[Page layout parsing data]
● ● ● ● ● ● ●

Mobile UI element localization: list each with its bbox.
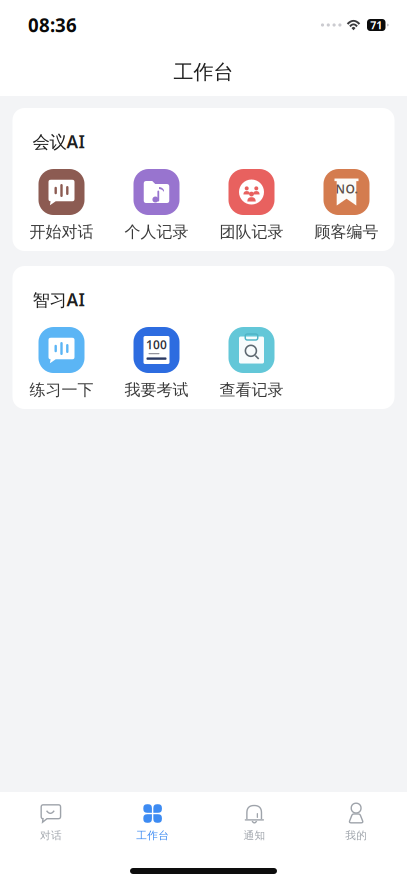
staticText: 100 — [146, 337, 167, 352]
staticText: NO. — [336, 181, 358, 197]
button[interactable]: 查看记录 — [204, 327, 299, 400]
staticText: 71 — [370, 18, 382, 32]
staticText: 我的 — [345, 829, 367, 842]
staticText: 08:36 — [28, 13, 77, 37]
button[interactable]: 我的 — [305, 804, 407, 842]
staticText: 智习AI — [32, 288, 84, 311]
staticText: 对话 — [40, 829, 62, 842]
staticText: 顾客编号 — [314, 222, 378, 242]
staticText: 工作台 — [174, 60, 234, 84]
staticText: 开始对话 — [30, 222, 94, 242]
button[interactable]: 团队记录 — [204, 169, 299, 242]
button[interactable]: NO. — [299, 169, 394, 242]
button[interactable]: 开始对话 — [14, 169, 109, 242]
staticText: 查看记录 — [220, 380, 284, 400]
button[interactable]: 练习一下 — [14, 327, 109, 400]
button[interactable]: 个人记录 — [109, 169, 204, 242]
staticText: 我要考试 — [124, 380, 188, 400]
staticText: 会议AI — [32, 130, 84, 153]
staticText: 练习一下 — [30, 380, 94, 400]
button[interactable]: 工作台 — [102, 804, 204, 842]
staticText: 团队记录 — [220, 222, 284, 242]
button[interactable]: 100 — [109, 327, 204, 400]
button[interactable]: 通知 — [204, 804, 305, 842]
staticText: 个人记录 — [124, 222, 188, 242]
button[interactable]: 对话 — [0, 804, 102, 842]
staticText: 通知 — [243, 829, 265, 842]
staticText: 工作台 — [136, 829, 169, 842]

● ● ● ● ● ● ●

**Task item**
Your whole answer should be one number, the count of lines in the records that hold "个人记录".

**Exercise response**
2